**What you are asked to do:** Return the lines of the data below starting at the one holding "Телефон: +38(097) 547-78-90" and ending at the one holding "Судьба бюджета", word for word, leaving every picture out.

**Data for this task:**
***

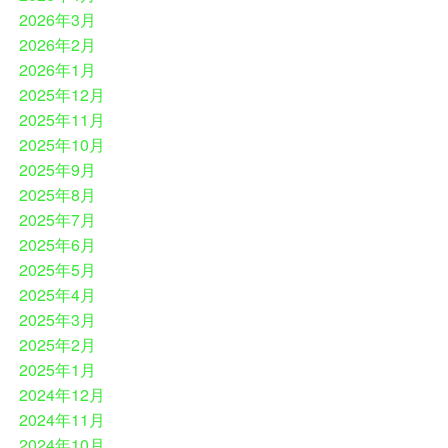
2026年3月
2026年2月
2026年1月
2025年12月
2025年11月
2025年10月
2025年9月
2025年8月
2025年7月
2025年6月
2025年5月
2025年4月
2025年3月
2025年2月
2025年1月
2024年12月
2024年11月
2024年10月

***

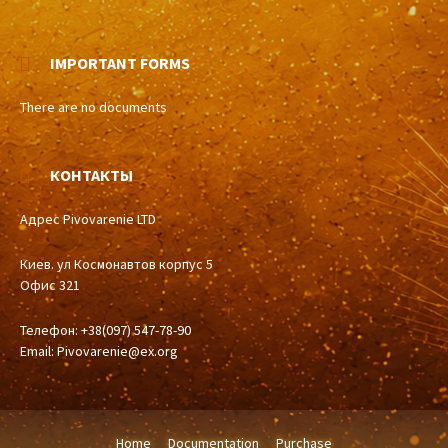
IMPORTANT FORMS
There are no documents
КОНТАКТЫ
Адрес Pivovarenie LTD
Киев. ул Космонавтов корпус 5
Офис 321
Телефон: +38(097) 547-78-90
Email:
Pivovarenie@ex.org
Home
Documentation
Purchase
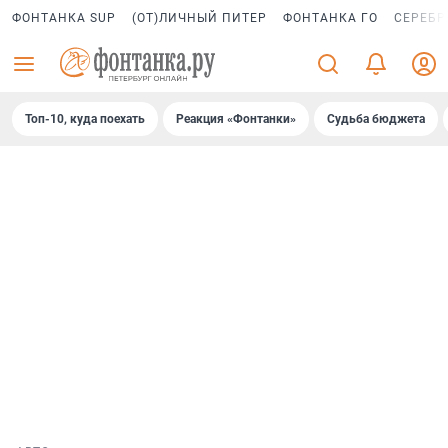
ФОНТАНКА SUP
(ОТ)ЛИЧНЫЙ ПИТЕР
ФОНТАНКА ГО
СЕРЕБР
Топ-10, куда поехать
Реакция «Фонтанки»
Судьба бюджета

***

**Written response:**
Телефон: +38(097) 547-78-90
Email:
Pivovarenie@ex.org
Home
Documentation
Purchase
ФОНТАНКА SUP
(ОТ)ЛИЧНЫЙ ПИТЕР
ФОНТАНКА ГО
СЕРЕБР
Топ-10, куда поехать
Реакция «Фонтанки»
Судьба бюджета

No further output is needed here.